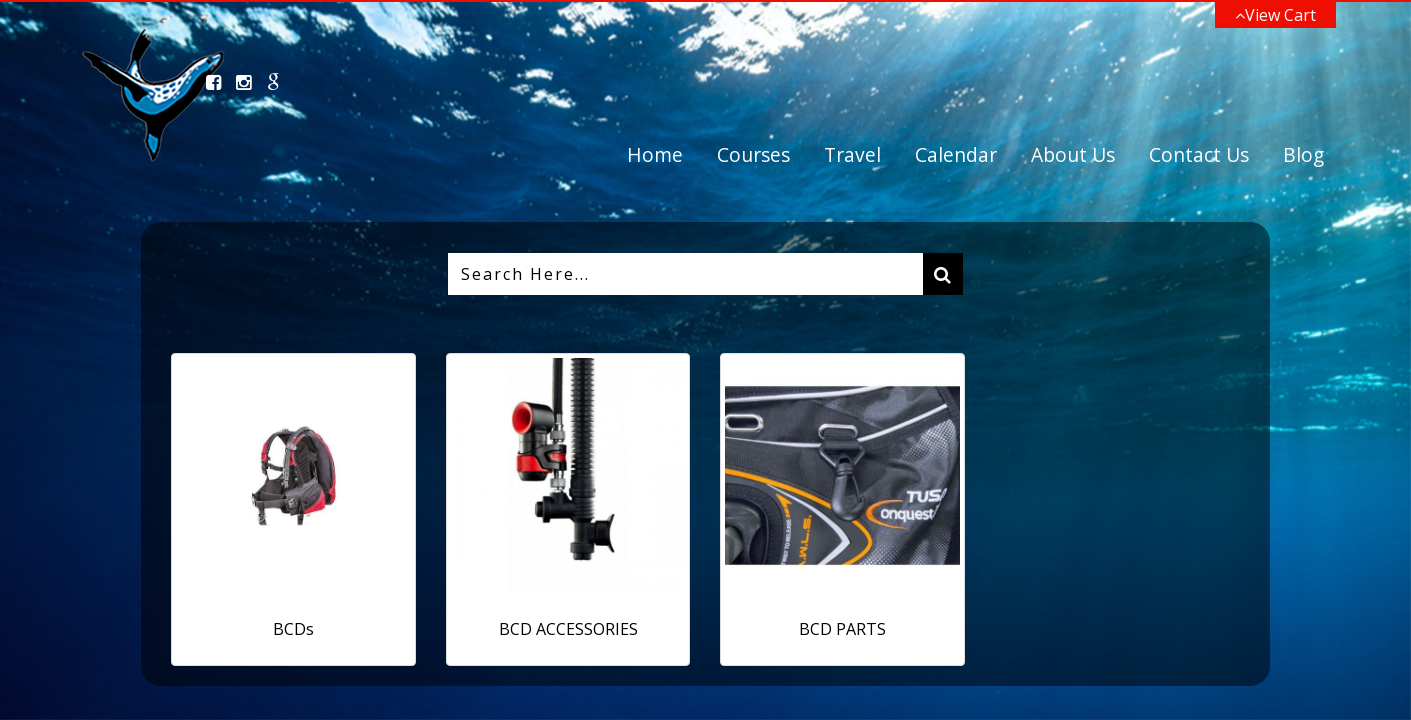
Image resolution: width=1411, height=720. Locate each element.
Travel (852, 154)
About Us (1073, 154)
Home (655, 154)
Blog (1303, 154)
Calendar (956, 154)
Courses (753, 154)
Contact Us (1199, 154)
◆ ◆ ◆ ◆ ◆
| Aim of the task |
Print the records above exactly, minus pictures.

| Exercise response |
Image resolution: width=1411, height=720. Locate each element.
Travel (852, 154)
About Us (1073, 154)
Home (655, 154)
Blog (1303, 154)
Calendar (956, 154)
Courses (753, 154)
Contact Us (1199, 154)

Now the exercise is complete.